I wanted to write a function that swaps two values, but I'm not sure how to return 2 integers. This code doesn't work, as after swapping the values x is still one and y is still 2:

void swap(int in_1, int in_2);

int main(void) 
{
    int x = 1;
    int y = 2;
    printf("x = %d\n", x);
    printf("y = %d\n", y);
    printf("swapping...\n");
    swap(x,y);
    printf("x = %d\n", x);
    printf("y = %d\n", y); 
}

void swap(int in_1, int in_2) 
{
    int temp = in_1;
    in_1 = in_2;
    in_2 = temp;
    return; 
}
  • I know that the function only swaps values inside, but how would you program this to actually swap x and y? – Jesse Aug 8 '14 at 13:16
3

This exact problem is reviewed in the lectures. In short, you have to use pointers in your swap function.

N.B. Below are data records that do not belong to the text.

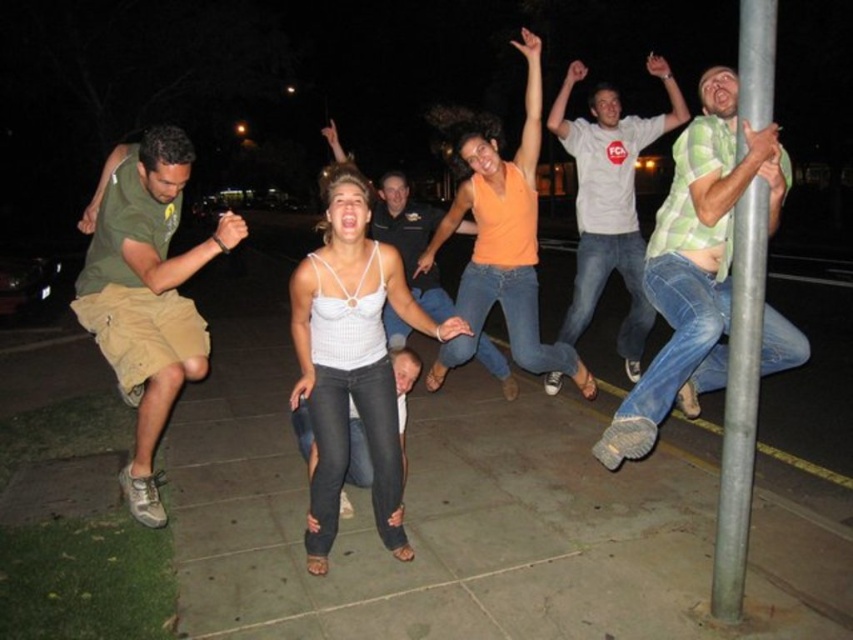 Question: Based on their relative distances, which object is farther from the white knit tank top at center?

Choices:
 (A) green plaid shirt at right
 (B) white tank top at center

Answer: (A)

Question: Does gray concrete pavement at center have a lesser width compared to white knit tank top at center?

Choices:
 (A) yes
 (B) no

Answer: (B)

Question: Does green plaid shirt at right appear on the left side of green cotton shirt at left?

Choices:
 (A) no
 (B) yes

Answer: (A)

Question: Which object is farther from the camera taking this photo?

Choices:
 (A) brushed metal pole at right
 (B) gray concrete pavement at center
 (C) white tank top at center
 (D) green cotton shirt at left

Answer: (C)

Question: Estimate the real-world distances between objects in this image. Which object is closer to the orange sleeveless top at center?

Choices:
 (A) white knit tank top at center
 (B) brushed metal pole at right
 (C) gray concrete pavement at center
 (D) green cotton shirt at left

Answer: (A)

Question: Is gray concrete pavement at center to the left of green cotton shirt at left from the viewer's perspective?

Choices:
 (A) no
 (B) yes

Answer: (A) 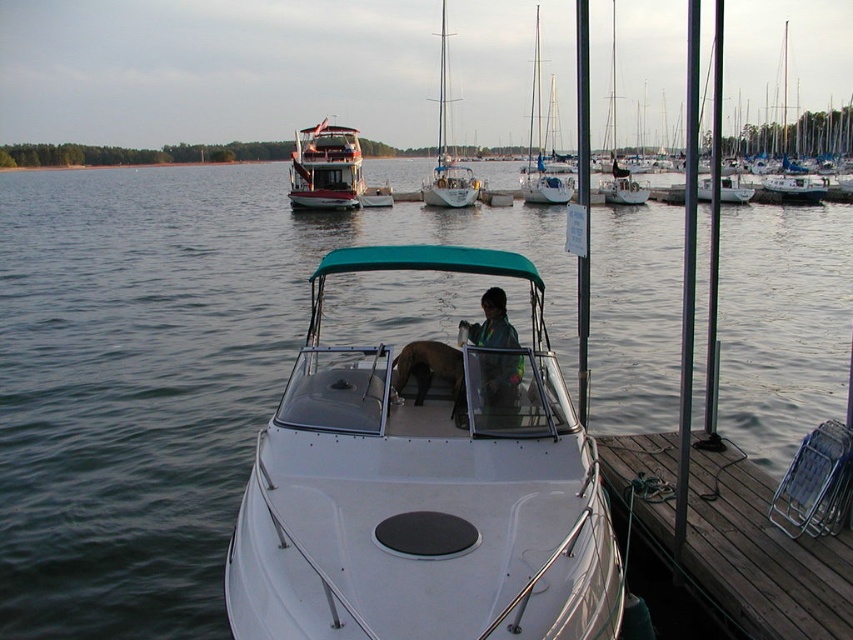 In the scene shown: You are planning to take a short trip on the lake and have to choose between the white glossy boat at center and the white glossy sailboat at upper right. Based on their sizes, which one would you recommend for a more spacious experience?

The white glossy sailboat at upper right is larger than the white glossy boat at center, so it would provide a more spacious experience for your trip.

You are standing on the wooden pier and want to board the white glossy boat at center. Is the white glossy sailboat at upper right blocking your path to the boat?

The white glossy boat at center is positioned under the white glossy sailboat at upper right, so the sailboat is above the boat. Since you are on the pier, you can walk around the white glossy sailboat at upper right to reach the boat below without obstruction. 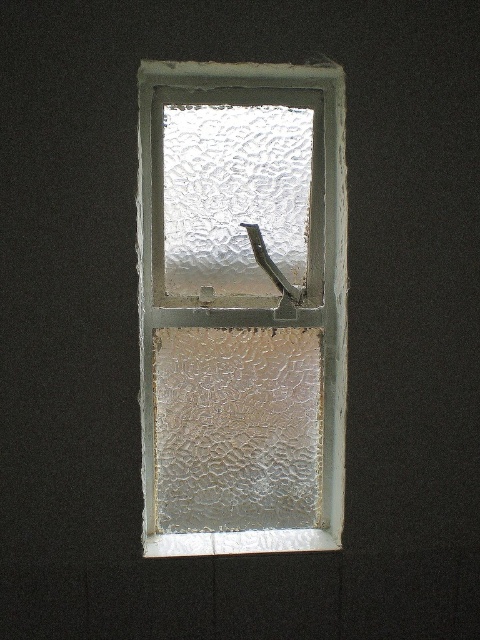 Question: Which point is farther to the camera?

Choices:
 (A) (248, 262)
 (B) (274, 522)

Answer: (A)

Question: Which of the following is the closest to the observer?

Choices:
 (A) white textured frame at center
 (B) frosted glass at center

Answer: (A)

Question: In this image, where is white textured frame at center located relative to frosted glass at center?

Choices:
 (A) right
 (B) left

Answer: (A)

Question: Among these points, which one is nearest to the camera?

Choices:
 (A) (159, 289)
 (B) (299, 138)

Answer: (A)

Question: Can you confirm if white textured frame at center is positioned to the left of frosted glass at center?

Choices:
 (A) yes
 (B) no

Answer: (B)

Question: Considering the relative positions of white textured frame at center and frosted glass at center in the image provided, where is white textured frame at center located with respect to frosted glass at center?

Choices:
 (A) above
 (B) below

Answer: (B)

I'm pretty sure it's week 4, 2nd lecture (lecture continued). Or you can check out the lecture notes here: http://d2o9nyf4hwsci4.cloudfront.net/2013/fall/lectures/4/w/notes4w/notes4w.html

    void swap(int* a, int* b)
{
    int tmp = *a;
    *a = *b;
    *b = tmp;
}
| improve this answer | |
  • Ah thanks!! Still at pset3 for now :) – Jesse Aug 8 '14 at 13:37
1

You are not required to return the two values, what your swap() function is doing is going to where the numbers are stored and subsequently changing them.

*a means go to where a is

so

temp = *a is take the value from a and store it in temp

*a = *b is take the value from b and store it where a is

this means you don't have to return anything out of your swap function.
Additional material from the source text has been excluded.